P . Merayo
Mientras Carlos
Franco se acerca al ecuador de su taller, que hoy culmina, enfrascado
en la creación con sus alumnos y alumnas de un mural de 12
metros, Ricardo Mojardín iniciaba su aventura en Oviedo.
La Escuela de Arte encendía las luces que a diario se contagian
apagadas del silencio de las aulas para que el artista asturiano
mostrara a 15 aprendices de grabadores las técnicas «inéditas»
de planchas elásticas.
Para empezar el taller, cada cual hubo de crear sus propias intenciones,
dibujandolas primero sobre tabla y arañándolas, después,
con una gubia.
La líneas retorcidas, las curvas insinuantes y la escasez
de figuración (aunque hubo un conejo con todas sus orejas
entre las propuestas) marcaron la pauta mayoritaria de los trabajos.
No hubo, sin embargo, encuentro en los ritmos, pues no lo hubo en
la dificultad de las propuestas.

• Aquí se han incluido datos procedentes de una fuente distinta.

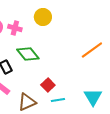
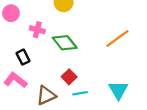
pink cross: (15, 28) -> (37, 30), moved
green diamond: (28, 54) -> (65, 43), moved

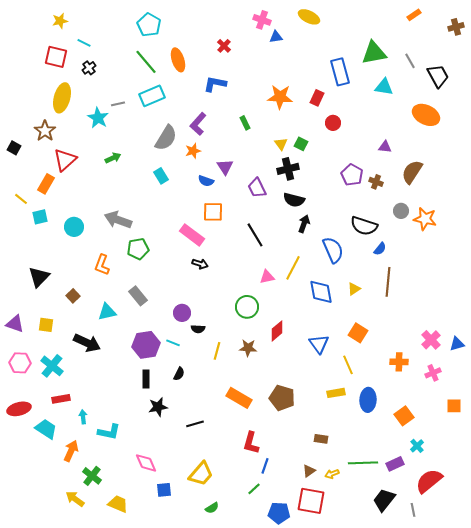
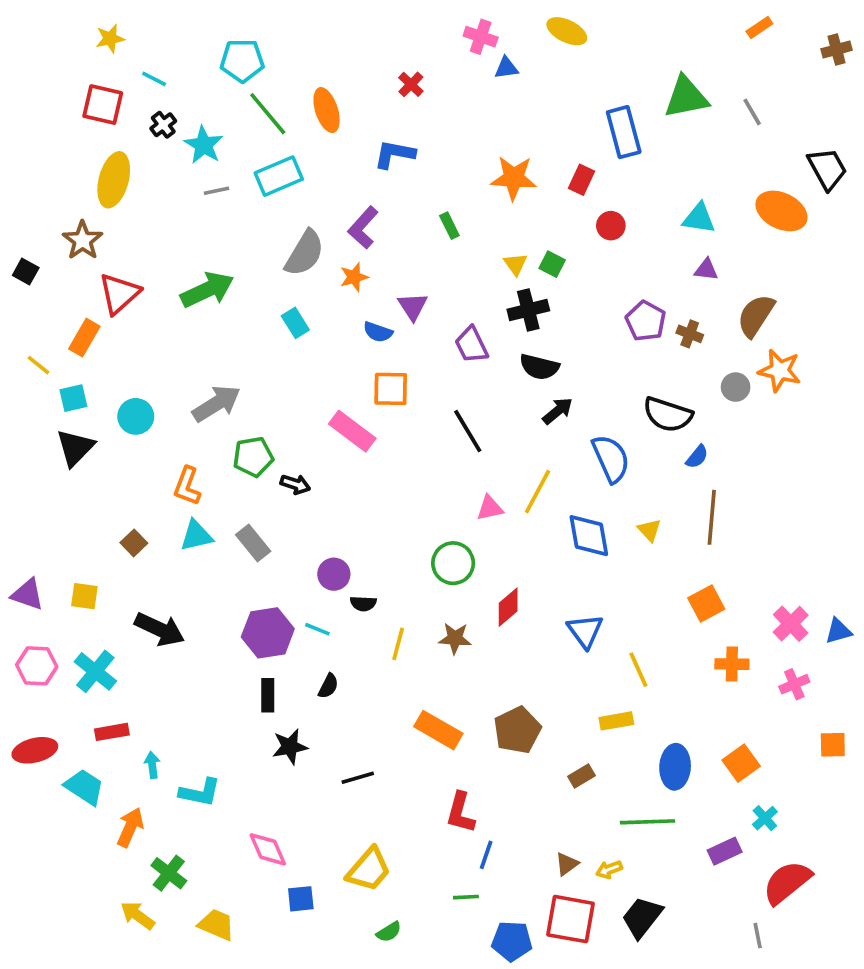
cyan pentagon: (149, 25) -> (242, 61), moved, turned -30
black trapezoid: (438, 76) -> (827, 169), moved
cyan triangle: (384, 87) -> (699, 218), moved
cyan star: (98, 118) -> (204, 145), moved
green arrow: (113, 158) -> (207, 290), size x1.8
orange star: (425, 219) -> (780, 371), moved
gray arrow: (118, 220) -> (216, 404), turned 128
black arrow: (304, 224) -> (558, 411), turned 30
black arrow: (200, 264) -> (295, 484), moved
black triangle: (39, 277) -> (75, 448), moved
yellow triangle: (354, 289) -> (649, 530), turned -40
cyan triangle: (107, 312) -> (196, 536), moved
orange square: (358, 333) -> (706, 604), moved, turned 30
brown pentagon: (282, 398) -> (517, 730), turned 30
blue ellipse: (368, 400) -> (675, 767), moved
brown rectangle: (321, 439) -> (582, 776), moved, turned -40
green line: (363, 463) -> (648, 822), moved
green line: (254, 489) -> (466, 897), turned 40
black trapezoid: (384, 500) -> (642, 917), moved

Unas mucha más laboriosas
y atrevidas que otras.
Mientras un grupo se dejaba llevar por las mezclas de tintas de
ofset (pintura para grabados) en las que se aplicaba Mojardín
sobre una mesa acristalada con habilidad y espátula para
guiar el segundo paso del taller, otro seguía aún
surcando su tabla-plancha para conseguir acabar la primera parte
del encargo.
Noé Tuero era uno de ellos. Pero no por lentitud de trazo,
sino por ambición. El joven grabador, alumno como sus compañeros
de taller de la Escuela de Arte, quería llevar a su tabla
una suerte de complicadas geometrías, que le pedían
medir, calcular y arrastrar la gubia con sumo cuidado.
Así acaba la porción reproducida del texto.